WORK REQUEST =
Nothing but the lines from the start of the data through the line with "Enti di diritto privato controllati" should appear in the answer, each retyped exactly, and pictures should not.

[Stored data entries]
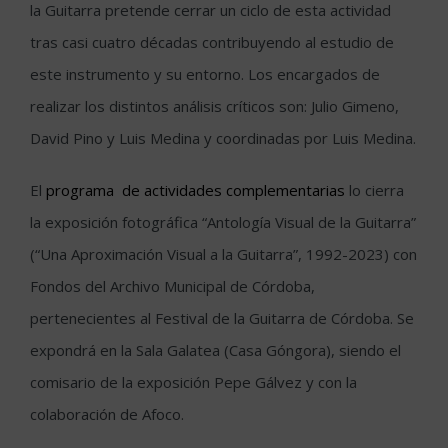
la Guitarra pretende cerrar un ciclo de esta actividad
tras casi cuatro décadas contribuyendo al estudio de
este instrumento y su entorno. Los encargados de
realizar los distintos análisis críticos son: Julio Gimeno,
David Pino y Luis Medina y coordinadas por Luis Medina.
El
programa de actividades complementarias
lo cierra
la exposición fotográfica “Antología Visual de la Guitarra”
(“Una Aproximación Visual a la Guitarra”, 1992-2023) con
Fondos del Archivo Municipal de Córdoba,
pertenecientes al Festival de la Guitarra de Córdoba. Se
expondrá en la Sala Galatea (Casa Góngora), siendo el
comisario de la exposición Pepe Gálvez y con la
colaboración de Afoco.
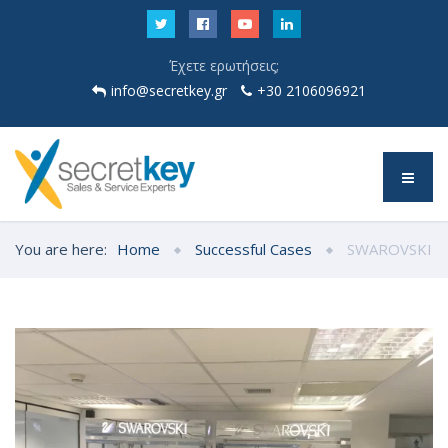
Έχετε ερωτήσεις;
info@secretkey.gr
+30 2106096921
You are here:
Home
Successful Cases
SWAROVSKI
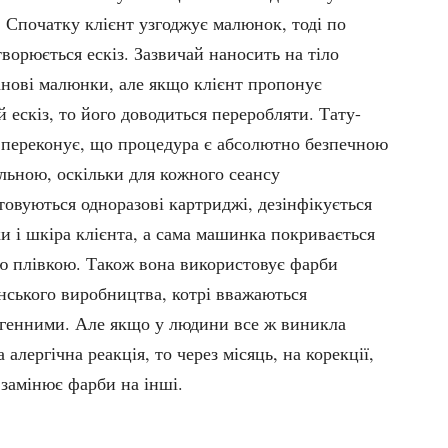
. Спочатку клієнт узгоджує малюнок, тоді по
ворюється ескіз. Зазвичай наносить на тіло
анові малюнки, але якщо клієнт пропонує
 ескіз, то його доводиться переробляти. Тату-
 переконує, що процедура є абсолютно безпечною
льною, оскільки для кожного сеансу
товуються одноразові картриджі, дезінфікується
ки і шкіра клієнта, а сама машинка покривається
ю плівкою. Також вона використовує фарби
нського виробництва, котрі вважаються
ргенними. Але якщо у людини все ж виникла
 алергічна реакція, то через місяць, на корекції,
 замінює фарби на інші.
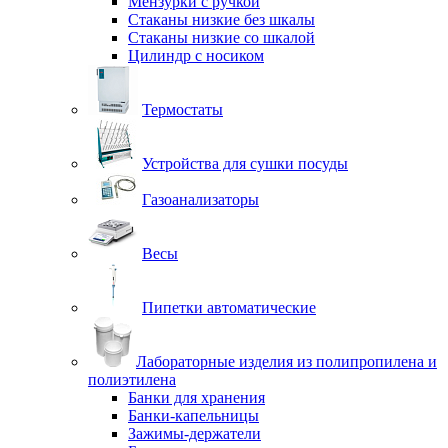
Мензурки с ручкой
Стаканы низкие без шкалы
Стаканы низкие со шкалой
Цилиндр с носиком
Термостаты
Устройства для сушки посуды
Газоанализаторы
Весы
Пипетки автоматические
Лабораторные изделия из полипропилена и
полиэтилена
Банки для хранения
Банки-капельницы
Зажимы-держатели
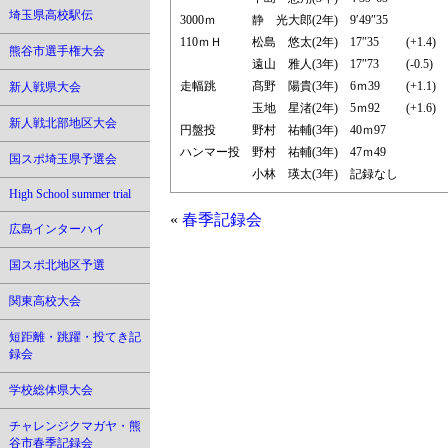
埼玉県高校駅伝
3000ｍ
静 光大郎(2年)
9′49″35
110ｍＨ
松島 悠太(2年)
17″35
(+1.4)
熊谷市選手権大会
遠山 雅人(3年)
17″73
(-0.5)
走幅跳
髙野 陽貴(3年)
6ｍ39
(+1.1)
新人戦県大会
玉地 星渚(2年)
5ｍ92
(+1.6)
新人戦北部地区大会
円盤投
野村 祐輔(3年)
40ｍ97
ハンマー投
野村 祐輔(3年)
47ｍ49
国スポ埼玉県予選会
小林 瑛太(3年)
記録なし
High School summer trial
«
春季記録会
広島インターハイ
国スポ北地区予選
関東高校大会
短距離・跳躍・投てき記
録会
学校総体県大会
チャレンジクマガヤ・熊
谷市春季記録会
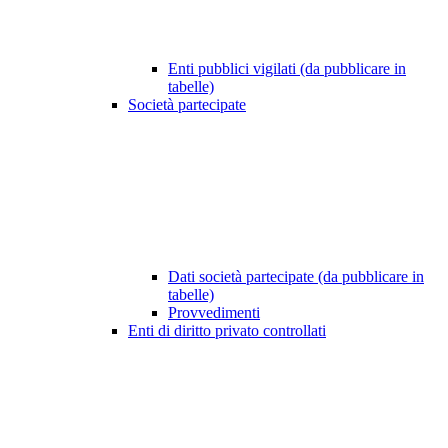
Enti pubblici vigilati (da pubblicare in
tabelle)
Società partecipate
Dati società partecipate (da pubblicare in
tabelle)
Provvedimenti
Enti di diritto privato controllati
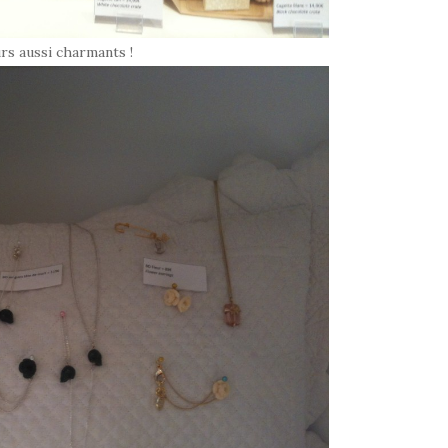
rs aussi charmants !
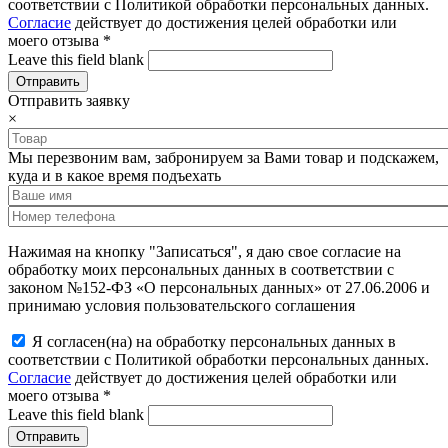
соответствии с Политикой обработки персональных данных.
Согласие
действует до достижения целей обработки или
моего отзыва
*
Leave this field blank
Отправить заявку
×
Мы перезвоним вам, забронируем за Вами товар и подскажем,
куда и в какое время подъехать
Нажимая на кнопку "Записаться", я даю свое согласие на
обработку моих персональных данных в соответствии с
законом №152-ФЗ «О персональных данных» от 27.06.2006 и
принимаю условия пользовательского соглашения
Я согласен(на) на обработку персональных данных в
соответствии с Политикой обработки персональных данных.
Согласие
действует до достижения целей обработки или
моего отзыва
*
Leave this field blank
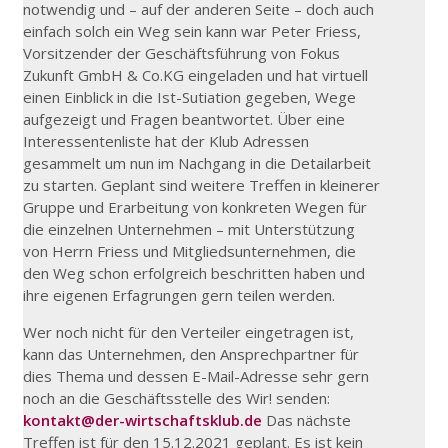
notwendig und – auf der anderen Seite – doch auch
einfach solch ein Weg sein kann war Peter Friess,
Vorsitzender der Geschäftsführung von Fokus
Zukunft GmbH & Co.KG eingeladen und hat virtuell
einen Einblick in die Ist-Sutiation gegeben, Wege
aufgezeigt und Fragen beantwortet. Über eine
Interessentenliste hat der Klub Adressen
gesammelt um nun im Nachgang in die Detailarbeit
zu starten. Geplant sind weitere Treffen in kleinerer
Gruppe und Erarbeitung von konkreten Wegen für
die einzelnen Unternehmen – mit Unterstützung
von Herrn Friess und Mitgliedsunternehmen, die
den Weg schon erfolgreich beschritten haben und
ihre eigenen Erfagrungen gern teilen werden.
Wer noch nicht für den Verteiler eingetragen ist,
kann das Unternehmen, den Ansprechpartner für
dies Thema und dessen E-Mail-Adresse sehr gern
noch an die Geschäftsstelle des Wir! senden:
kontakt@der-wirtschaftsklub.de
Das nächste
Treffen ist für den 15.12.2021 geplant. Es ist kein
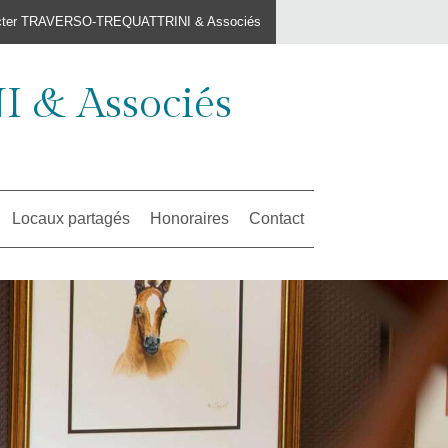
cter TRAVERSO-TREQUATTRINI & Associés
& Associés
Locaux partagés
Honoraires
Contact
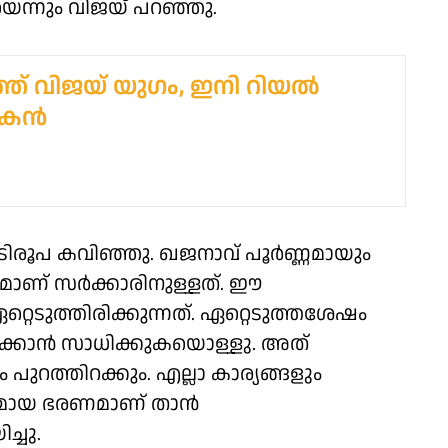
യെന്നും വിജയ് പറഞ്ഞു.
ത് വിജയ് യുഗം, ഇനി റിയല്‍
യകൻ
ടിരൂപ കവിഞ്ഞു. ഖജനാവ് പൂര്‍ണ്ണമായും
മാണ് സര്‍ക്കാരിനുള്ളത്. ഈ
്റെടുത്തിരിക്കുന്നത്. ഏറ്റെടുത്തശേഷം
ക്കാന്‍ സാധിക്കുകയൊള്ളു. അത്
റത്തിറക്കും. എല്ലാ കാര്യങ്ങളും
യമായ ഭരണമാണ് താന്‍
്ചു.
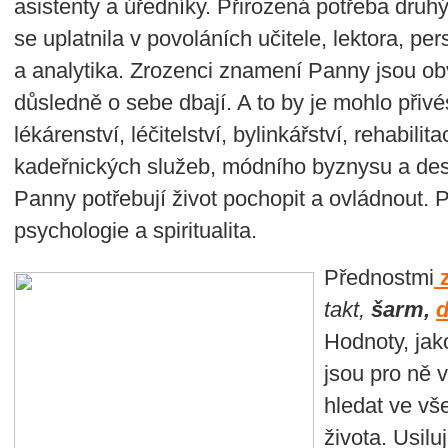
asistenty a úředníky. Přirozená potřeba druh
se uplatnila v povoláních učitele, lektora, per
a analytika. Zrozenci znamení Panny jsou ob
důsledně o sebe dbají. A to by je mohlo přivés
lékárenství, léčitelství, bylinkářství, rehabil
kadeřnických služeb, módního byznysu a de
Panny potřebují život pochopit a ovládnout. P
psychologie a spiritualita.
Přednostmi
takt,
šarm,
d
Hodnoty, jak
jsou pro ně v
hledat ve vš
života. Usilu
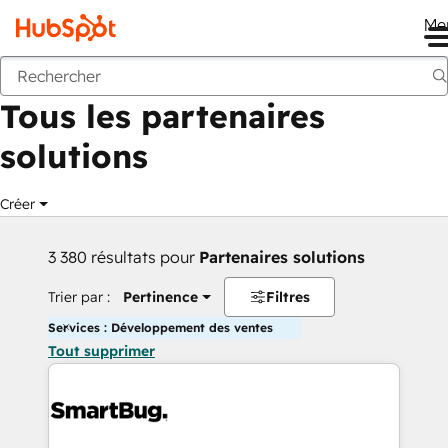
Me
Retour
Tous les partenaires
solutions
Créer
3 380 résultats pour
Partenaires solutions
Trier par :
Pertinence
Filtres
Services : Développement des ventes
Tout supprimer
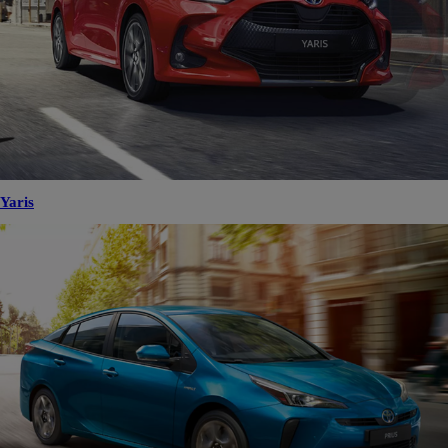
Yaris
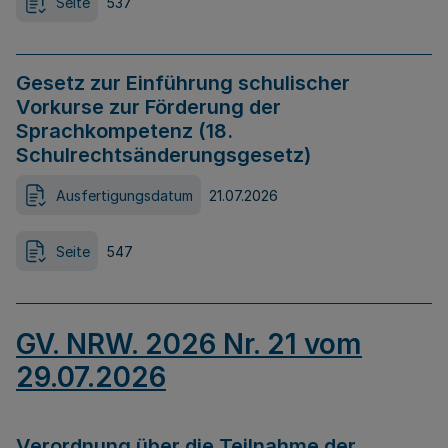
Seite
537
Gesetz zur Einführung schulischer
Vorkurse zur Förderung der
Sprachkompetenz (18.
Schulrechtsänderungsgesetz)
Ausfertigungsdatum
21.07.2026
Seite
547
GV. NRW. 2026 Nr. 21 vom
29.07.2026
Verordnung über die Teilnahme der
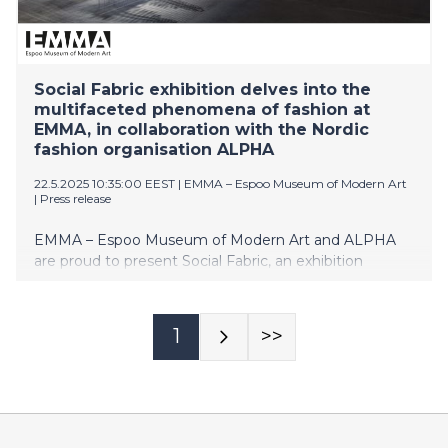
Social Fabric exhibition delves into the
multifaceted phenomena of fashion at
EMMA, in collaboration with the Nordic
fashion organisation ALPHA
22.5.2025 10:35:00 EEST
|
EMMA – Espoo Museum of Modern Art
|
Press release
EMMA – Espoo Museum of Modern Art and ALPHA
are proud to present Social Fabric, an exhibition
exploring the cultural fabric of fashion, its rituals and
trepidations. The exhibition brings together a group of
contemporary fashion designers and artists from the
1
>>
Nordics and Northern Europe who approach the topic
through various mediums. Social Fabric opens during
Fashion in Helsinki week on 23 May 2025 and runs
through 7 December 2025.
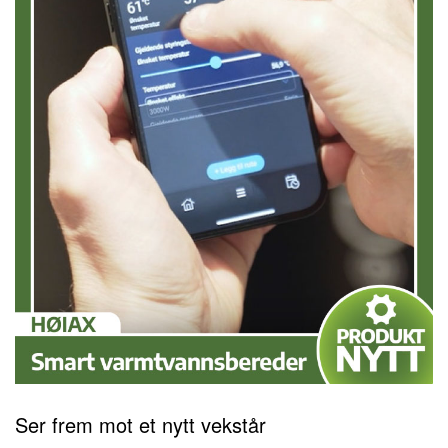
Ser frem mot et nytt vekstår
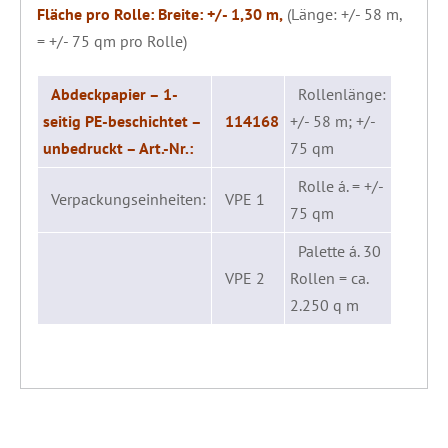
Fläche pro Rolle: Breite: +/- 1,30 m,
(Länge: +/- 58 m,
= +/- 75 qm pro Rolle)
Abdeckpapier – 1-
Rollenlänge:
seitig PE-beschichtet –
114168
+/- 58 m; +/-
unbedruckt – Art.-Nr.:
75 qm
Rolle á. = +/-
Verpackungseinheiten:
VPE 1
75 qm
Palette á. 30
VPE 2
Rollen = ca.
2.250 q m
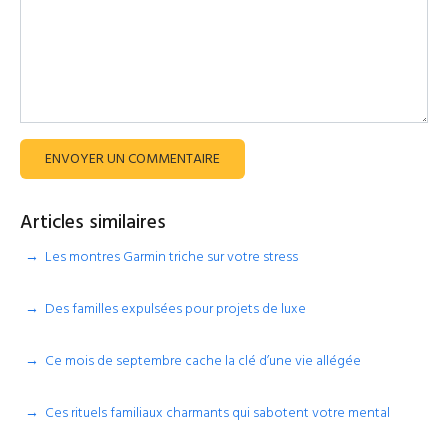
ENVOYER UN COMMENTAIRE
Articles similaires
Les montres Garmin triche sur votre stress
Des familles expulsées pour projets de luxe
Ce mois de septembre cache la clé d’une vie allégée
Ces rituels familiaux charmants qui sabotent votre mental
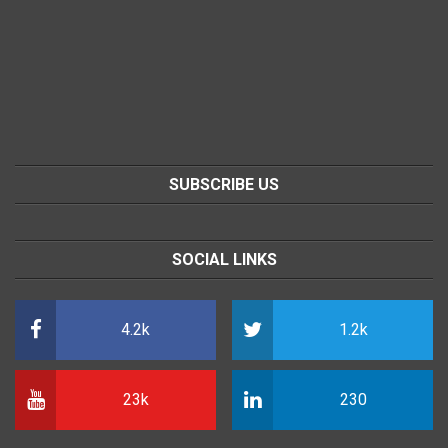
SUBSCRIBE US
SOCIAL LINKS
4.2k
1.2k
23k
230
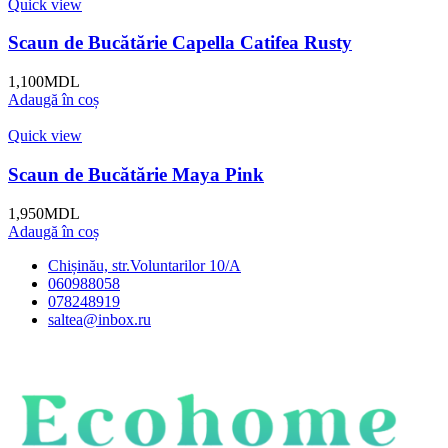
Quick view
Scaun de Bucătărie Capella Catifea Rusty
1,100
MDL
Adaugă în coș
Quick view
Scaun de Bucătărie Maya Pink
1,950
MDL
Adaugă în coș
Chișinău, str.Voluntarilor 10/A
060988058
078248919
saltea@inbox.ru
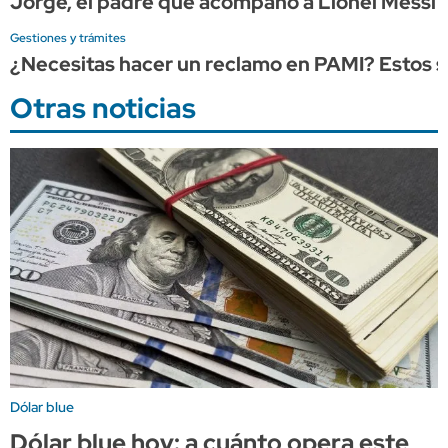
Jorge, el padre que acompañó a Lionel Messi d
Gestiones y trámites
¿Necesitas hacer un reclamo en PAMI? Estos so
Otras noticias
Dólar blue
Dólar blue hoy: a cuánto opera este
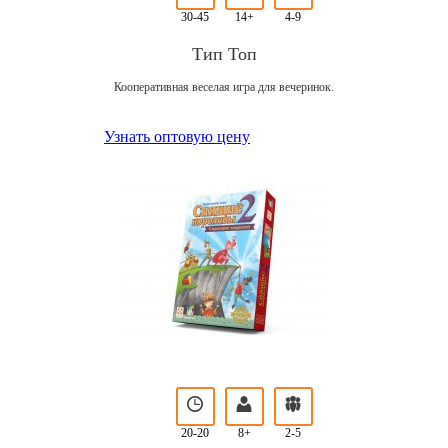
30-45
14+
4-9
Тип Топ
Кооперативная веселая игра для вечеринок.
Узнать оптовую цену
20-20
8+
2-5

FINAL ANSWER =
la Guitarra pretende cerrar un ciclo de esta actividad
tras casi cuatro décadas contribuyendo al estudio de
este instrumento y su entorno. Los encargados de
realizar los distintos análisis críticos son: Julio Gimeno,
David Pino y Luis Medina y coordinadas por Luis Medina.
El
programa de actividades complementarias
lo cierra
la exposición fotográfica “Antología Visual de la Guitarra”
(“Una Aproximación Visual a la Guitarra”, 1992-2023) con
Fondos del Archivo Municipal de Córdoba,
pertenecientes al Festival de la Guitarra de Córdoba. Se
expondrá en la Sala Galatea (Casa Góngora), siendo el
comisario de la exposición Pepe Gálvez y con la
colaboración de Afoco.
Έχετε ερωτήσεις;
info@secretkey.gr
+30 2106096921
You are here:
Home
Successful Cases
SWAROVSKI
. Спочатку клієнт узгоджує малюнок, тоді по
ворюється ескіз. Зазвичай наносить на тіло
анові малюнки, але якщо клієнт пропонує
 ескіз, то його доводиться переробляти. Тату-
 переконує, що процедура є абсолютно безпечною
льною, оскільки для кожного сеансу
товуються одноразові картриджі, дезінфікується
ки і шкіра клієнта, а сама машинка покривається
ю плівкою. Також вона використовує фарби
нського виробництва, котрі вважаються
ргенними. Але якщо у людини все ж виникла
 алергічна реакція, то через місяць, на корекції,
 замінює фарби на інші.
Мензурки с ручкой
Стаканы низкие без шкалы
Стаканы низкие со шкалой
Цилиндр с носиком
Термостаты
Устройства для сушки посуды
Газоанализаторы
Весы
Пипетки автоматические
Лабораторные изделия из полипропилена и
полиэтилена
Банки для хранения
Банки-капельницы
Зажимы-держатели
埼玉県高校駅伝
3000ｍ
静 光大郎(2年)
9′49″35
110ｍＨ
松島 悠太(2年)
17″35
(+1.4)
熊谷市選手権大会
遠山 雅人(3年)
17″73
(-0.5)
走幅跳
髙野 陽貴(3年)
6ｍ39
(+1.1)
新人戦県大会
玉地 星渚(2年)
5ｍ92
(+1.6)
新人戦北部地区大会
円盤投
野村 祐輔(3年)
40ｍ97
ハンマー投
野村 祐輔(3年)
47ｍ49
国スポ埼玉県予選会
小林 瑛太(3年)
記録なし
High School summer trial
«
春季記録会
広島インターハイ
国スポ北地区予選
関東高校大会
短距離・跳躍・投てき記
録会
学校総体県大会
チャレンジクマガヤ・熊
谷市春季記録会
Enti pubblici vigilati (da pubblicare in
tabelle)
Società partecipate
Dati società partecipate (da pubblicare in
tabelle)
Provvedimenti
Enti di diritto privato controllati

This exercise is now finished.